Watch the recording here,
https://www.youtube.com/watch?v=p7CvuGZKLSo&list=PLkifVhhWtccwzc3oRWjy5XiYJl0R6kdQL

Yufei


On Thu, Aug 21, 2025 at 4:18 PM Yufei Gu <[email protected]> wrote:

> Hi everyone, here’s the summary from our last sync on 8/11. Apologies for
> the delay!
>
>    - One UDF entity for all overloads
>       - We agreed to combine overloads with the same name into a single
>       UDF entity, which shares a common metadata.json file.
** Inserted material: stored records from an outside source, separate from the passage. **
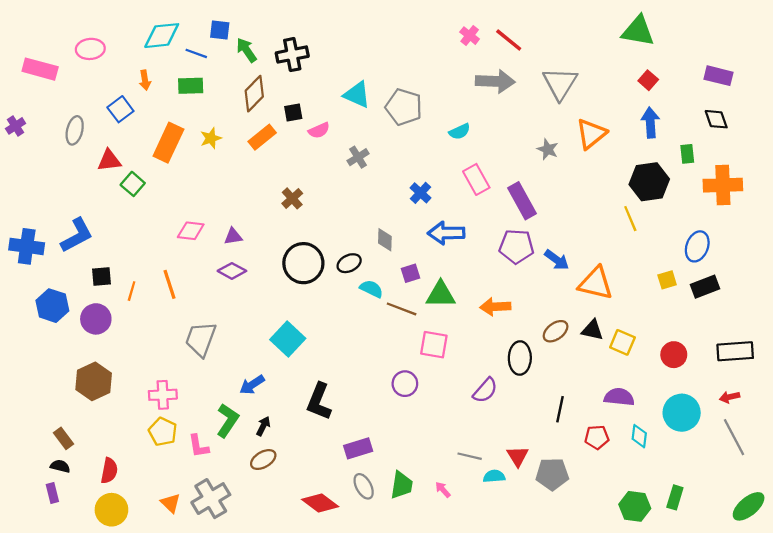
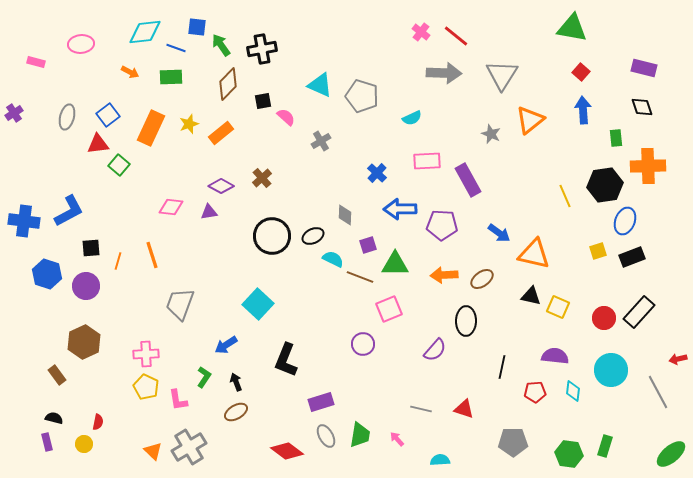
pink rectangle: (40, 69) -> (36, 62), size x0.6
orange arrow: (145, 80) -> (130, 72), turned -54
blue square: (120, 109) -> (108, 115), moved
pink semicircle: (319, 130) -> (286, 117), turned -114
orange rectangle: (262, 137) -> (221, 133), moved
pink rectangle: (476, 179) -> (427, 161), turned -64
black hexagon: (649, 182) -> (605, 185), moved
purple pentagon: (516, 246) -> (442, 225), moved
purple diamond: (232, 271) -> (221, 186), moved
brown ellipse: (556, 331) -> (482, 279), moved
pink square: (434, 345) -> (389, 309), turned -32
black rectangle: (735, 351) -> (639, 312), moved, turned -44
red arrow: (730, 397) -> (678, 359), moved
green L-shape: (228, 420) -> (204, 377), size x0.7
black arrow: (263, 426) -> (236, 382), turned -48
brown rectangle: (64, 438) -> (57, 375), moved
red triangle: (518, 456) -> (464, 409), turned -40
red semicircle: (109, 471) -> (98, 422), size x0.7
gray pentagon: (552, 474) -> (513, 442), moved
cyan semicircle: (494, 476) -> (440, 460), moved
yellow circle: (111, 510) -> (84, 444), moved, size x0.6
>       - Listing UDFs will return a list of UDF names, not a list of
>       individual signatures.
>       - Loading a UDF by name will return all of its overloads.
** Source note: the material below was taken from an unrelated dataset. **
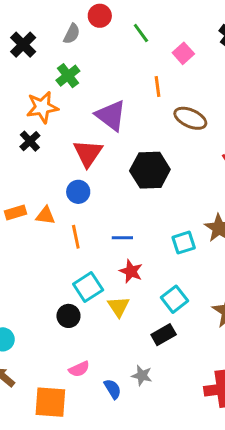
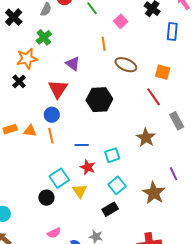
purple triangle: (111, 115) -> (73, 64), size x0.7
orange line: (76, 237) -> (51, 136), moved
cyan square: (184, 243) -> (112, 155), moved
>    - Versioning Strategy
>       - A global version number will track changes across the entire UDF
>       entity, it increments monolithically.
>       - Each overload will also maintain its own version (e.g.,
>       updated_at_version) to trace changes specific to that overload.
>    - For simplicity, the load API will not support argument-based
>    filtering in the initial release. It will always return all overloads for a
>    given UDF name, overload-level loading is not supported at this stage.
>
> Watch the recording here,
> https://drive.google.com/file/d/10G2HjUH2DaKSjGufEOjMu0bBuNd7sCzO/view
>
> Yufei
>
>
> On Fri, Aug 8, 2025 at 3:11 PM Yufei Gu <[email protected]> wrote:
>
>> To recap and add my thoughts, we want to support UDFs with multiple
>> signatures under the same name, which can serve both overload-aware and
>> overload-naive engines.
>>
>> Per my investigation[1], most engines support overloading by arguments
>> and allow implicit conversions like numeric widening (e.g., INT →
>> BIGINT/FLOAT). The resolution approach causes issues like silent behavior
>> change. Here is an example:
>>
>>    - Initially, only foo(DOUBLE) exists.
>>    - foo(42::INT) widens INT → DOUBLE and runs expected code.
>>    - Later: malicious user creates foo(BIGINT).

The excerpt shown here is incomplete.